Take every line of the material and reproduce it exactly.
========
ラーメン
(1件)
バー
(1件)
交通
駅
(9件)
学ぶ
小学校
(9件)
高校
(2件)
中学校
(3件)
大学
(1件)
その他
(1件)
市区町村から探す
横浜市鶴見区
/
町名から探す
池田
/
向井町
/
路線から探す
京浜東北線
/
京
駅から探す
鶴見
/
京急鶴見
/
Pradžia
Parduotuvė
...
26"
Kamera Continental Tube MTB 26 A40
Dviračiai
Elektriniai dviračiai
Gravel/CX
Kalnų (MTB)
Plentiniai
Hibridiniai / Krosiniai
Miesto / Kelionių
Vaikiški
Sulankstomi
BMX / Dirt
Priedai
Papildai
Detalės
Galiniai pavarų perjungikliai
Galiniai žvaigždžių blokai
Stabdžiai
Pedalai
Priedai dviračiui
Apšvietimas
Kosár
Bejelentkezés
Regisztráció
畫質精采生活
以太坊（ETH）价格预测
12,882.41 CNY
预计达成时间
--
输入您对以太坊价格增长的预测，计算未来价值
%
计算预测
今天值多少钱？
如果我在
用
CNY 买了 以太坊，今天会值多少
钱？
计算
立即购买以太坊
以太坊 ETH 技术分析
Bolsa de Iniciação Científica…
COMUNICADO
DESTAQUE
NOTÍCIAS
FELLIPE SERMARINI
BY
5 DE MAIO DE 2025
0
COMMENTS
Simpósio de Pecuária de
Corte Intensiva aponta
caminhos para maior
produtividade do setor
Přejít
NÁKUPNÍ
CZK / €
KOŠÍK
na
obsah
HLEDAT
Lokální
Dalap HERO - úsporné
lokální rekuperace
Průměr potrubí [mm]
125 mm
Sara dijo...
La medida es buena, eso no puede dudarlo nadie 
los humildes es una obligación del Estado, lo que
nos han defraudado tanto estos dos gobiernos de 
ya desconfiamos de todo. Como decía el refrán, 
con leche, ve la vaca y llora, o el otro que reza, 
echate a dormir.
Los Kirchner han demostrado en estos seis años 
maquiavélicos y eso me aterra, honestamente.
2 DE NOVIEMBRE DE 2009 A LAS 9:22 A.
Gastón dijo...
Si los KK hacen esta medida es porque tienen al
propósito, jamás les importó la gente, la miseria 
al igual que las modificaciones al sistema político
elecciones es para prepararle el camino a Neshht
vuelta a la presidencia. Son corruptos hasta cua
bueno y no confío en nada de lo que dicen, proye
========
:: Task solution ::
ラーメン
(1件)
バー
(1件)
交通
駅
(9件)
学ぶ
小学校
(9件)
高校
(2件)
中学校
(3件)
大学
(1件)
その他
(1件)
市区町村から探す
横浜市鶴見区
/
町名から探す
池田
/
向井町
/
路線から探す
京浜東北線
/
京
駅から探す
鶴見
/
京急鶴見
/
Pradžia
Parduotuvė
...
26"
Kamera Continental Tube MTB 26 A40
Dviračiai
Elektriniai dviračiai
Gravel/CX
Kalnų (MTB)
Plentiniai
Hibridiniai / Krosiniai
Miesto / Kelionių
Vaikiški
Sulankstomi
BMX / Dirt
Priedai
Papildai
Detalės
Galiniai pavarų perjungikliai
Galiniai žvaigždžių blokai
Stabdžiai
Pedalai
Priedai dviračiui
Apšvietimas
Kosár
Bejelentkezés
Regisztráció
畫質精采生活
以太坊（ETH）价格预测
12,882.41 CNY
预计达成时间
--
输入您对以太坊价格增长的预测，计算未来价值
%
计算预测
今天值多少钱？
如果我在
用
CNY 买了 以太坊，今天会值多少
钱？
计算
立即购买以太坊
以太坊 ETH 技术分析
Bolsa de Iniciação Científica…
COMUNICADO
DESTAQUE
NOTÍCIAS
FELLIPE SERMARINI
BY
5 DE MAIO DE 2025
0
COMMENTS
Simpósio de Pecuária de
Corte Intensiva aponta
caminhos para maior
produtividade do setor
Přejít
NÁKUPNÍ
CZK / €
KOŠÍK
na
obsah
HLEDAT
Lokální
Dalap HERO - úsporné
lokální rekuperace
Průměr potrubí [mm]
125 mm
Sara dijo...
La medida es buena, eso no puede dudarlo nadie 
los humildes es una obligación del Estado, lo que
nos han defraudado tanto estos dos gobiernos de 
ya desconfiamos de todo. Como decía el refrán, 
con leche, ve la vaca y llora, o el otro que reza, 
echate a dormir.
Los Kirchner han demostrado en estos seis años 
maquiavélicos y eso me aterra, honestamente.
2 DE NOVIEMBRE DE 2009 A LAS 9:22 A.
Gastón dijo...
Si los KK hacen esta medida es porque tienen al
propósito, jamás les importó la gente, la miseria 
al igual que las modificaciones al sistema político
elecciones es para prepararle el camino a Neshht
vuelta a la presidencia. Son corruptos hasta cua
bueno y no confío en nada de lo que dicen, proye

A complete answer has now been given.